Abstract:
Bad designs in software code have a significant impact on the total cost
incurred in the development of software. This is because software code with
bad designs has poor structure, which decreases its readability, understandability
and maintainability. Software restructuring is thus a crucial activity
in software development. Cohesion is an important measure in assessing the
quality of software. The cohesion of a software module is the degree to which
module components belong together. An ill-structured software code is characterized
by low cohesion. Software restructuring techniques based on hierarchical
agglomerative clustering (HAC) algorithms have been widely used to restructure
large modules with low cohesion into smaller modules with high cohesion.
These techniques generate clustering trees (or dendrograms) of the modules.

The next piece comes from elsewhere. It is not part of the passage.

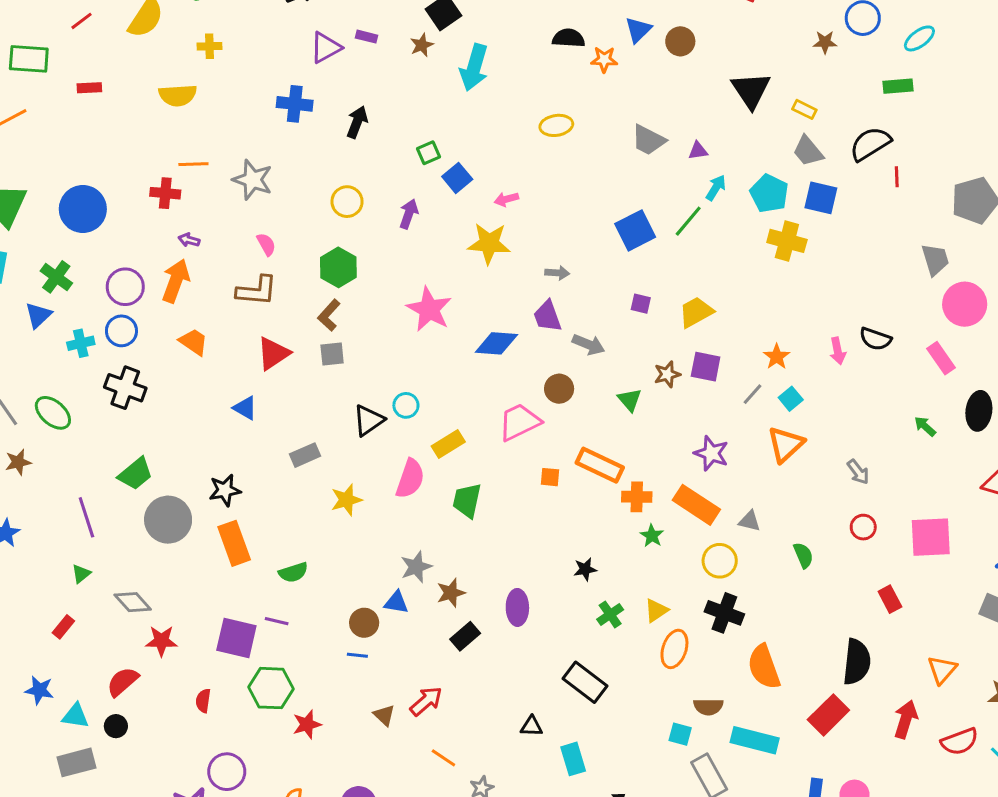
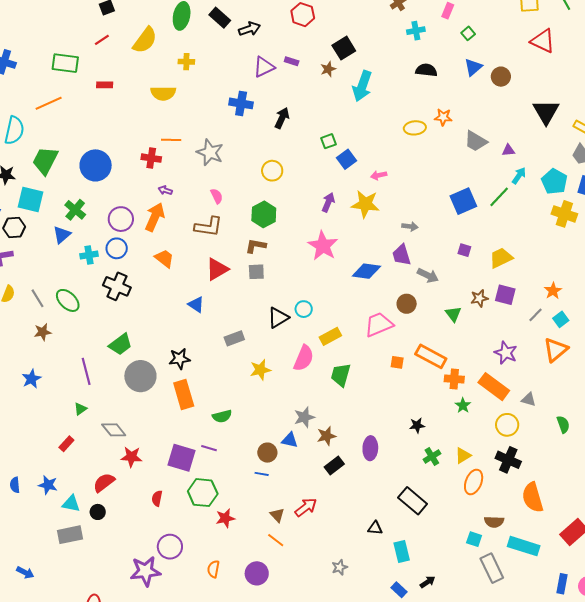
orange star: (604, 59) -> (443, 117), moved
purple arrow: (409, 214) -> (328, 202), moved
brown L-shape: (329, 315) -> (256, 246), turned 55
orange line: (443, 758) -> (276, 540), moved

The clustering trees are then sliced at different cut-points to obtain the desired
restructurings. Choosing the appropriate cut-points is a difficult problem in
clustering. This problem is exacerbated in previous HAC techniques as those
techniques generate clustering trees which have a large number of cut-points.
Moreover, many of those cut-points return clusters of which only a few lead to
a meaningful restructuring.
In this thesis, we propose a new hierarchical clustering technique for restructuring
software at the function-level that generates clustering trees where
the number of cut-points is reduced, and the quality of the cut-points is improved.
To establish this we compare the results of our technique with those of
four previous hierarchical clustering algorithms. We also develop an easy-to-use
software tool that allows the user to generate clustering trees of functions using
five different clustering algorithms, including the algorithm proposed in this
thesis. Finally, we give a characterization of clusters returned by cut-points, in
the context of software restructuring.